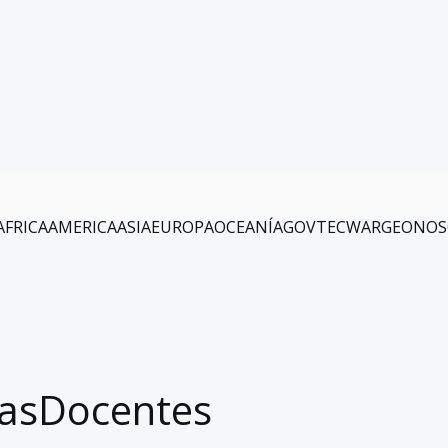
AFRICA
AMERICA
ASIA
EUROPA
OCEANÍA
GOV
TEC
WAR
GEO
NOS
zasDocentes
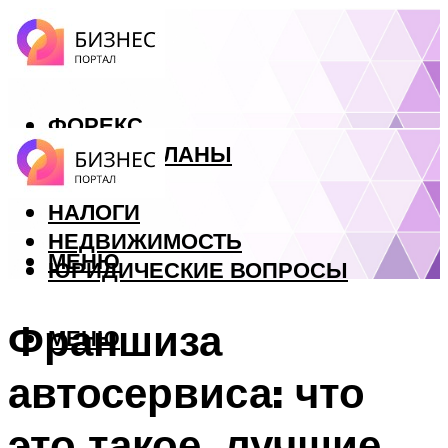
ФОРЕКС
БИЗНЕС ПЛАНЫ
КРЕДИТЫ
НАЛОГИ
НЕДВИЖИМОСТЬ
МЕНЮ
ЮРИДИЧЕСКИЕ ВОПРОСЫ
Франшиза
МЕНЮ
автосервиса: что
это такое, лучшие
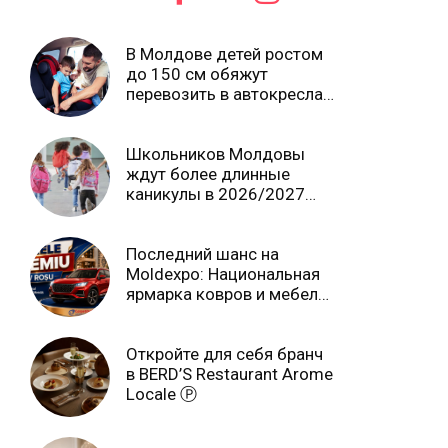
В Молдове детей ростом
до 150 см обяжут
перевозить в автокреслах
независимо от возраста
Школьников Молдовы
ждут более длинные
каникулы в 2026/2027
учебном году
Последний шанс на
Moldexpo: Национальная
ярмарка ковров и мебели
завершится 3 августа Ⓟ
Откройте для себя бранч
в BERD’S Restaurant Arome
Locale Ⓟ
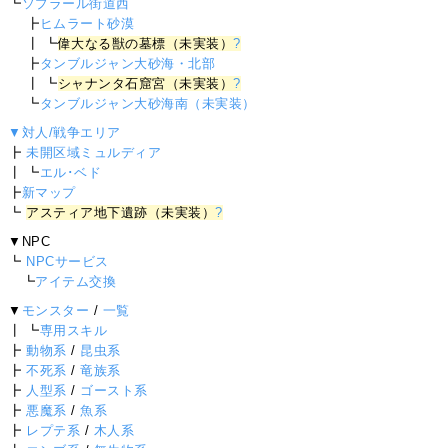
┗
ソプラール街道西
┣
ヒムラート砂漠
┃ ┗
偉大なる獣の墓標（未実装）
?
┣
タンブルジャン大砂海・北部
┃ ┗
シャナンタ石窟宮（未実装）
?
┗
タンブルジャン大砂海南（未実装）
▼対人/戦争エリア
┣
未開区域ミュルディア
┃ ┗
エル･ベド
┣
新マップ
┗
アスティア地下遺跡（未実装）
?
▼NPC
┗
NPCサービス
┗
アイテム交換
▼
モンスター
/
一覧
┃ ┗
専用スキル
┣
動物系
/
昆虫系
┣
不死系
/
竜族系
┣
人型系
/
ゴースト系
┣
悪魔系
/
魚系
┣
レプテ系
/
木人系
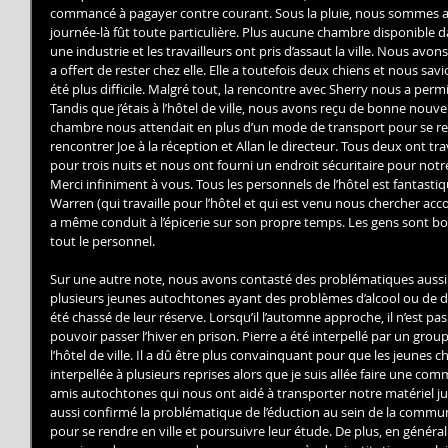
commancé à pagayer contre courant. Sous la pluie, nous sommes arri
journée-là fût toute particulière. Plus aucune chambre disponible da
une industrie et les travailleurs ont pris d’assaut la ville. Nous av
a offert de rester chez elle. Elle a toutefois deux chiens et nous sav
été plus difficile. Malgré tout, la rencontre avec Sherry nous a per
Tandis que j’étais à l’hôtel de ville, nous avons reçu de bonne nouve
chambre nous attendait en plus d’un mode de transport pour se rendr
rencontrer Joe à la réception et Allan le directeur. Tous deux ont tra
pour trois nuits et nous ont fourni un endroit sécuritaire pour not
Merci infiniment à vous. Tous les personnels de l’hôtel est fantastiqu
Warren (qui travaille pour l’hôtel et qui est venu nous chercher ac
a même conduit à l’épicerie sur son propre temps. Les gens sont bo
tout le personnel.
Sur une autre note, nous avons contasté des problématiques aussi
plusieurs jeunes autochtones ayant des problèmes d’alcool ou de dr
été chassé de leur réserve. Lorsqu’il l’automne approche, il n’est p
pouvoir passer l’hiver en prison. Pierre a été interpellé par un grou
l’hôtel de ville. Il a dû être plus convainquant pour que les jeunes cha
interpellée à plusieurs reprises alors que je suis allée faire une com
amis autochtones qui nous ont aidé à transporter notre matériel ju
aussi confirmé la problématique de l’éduction au sein de la communau
pour se rendre en ville et poursuivre leur étude. De plus, en général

◇ ◇ ◇ ◇ ◇

TASK TO COMPLETE -
Across the lines of the material above, tally those holding the word "hôtel" and state the number by itself.

RESPONSE -
4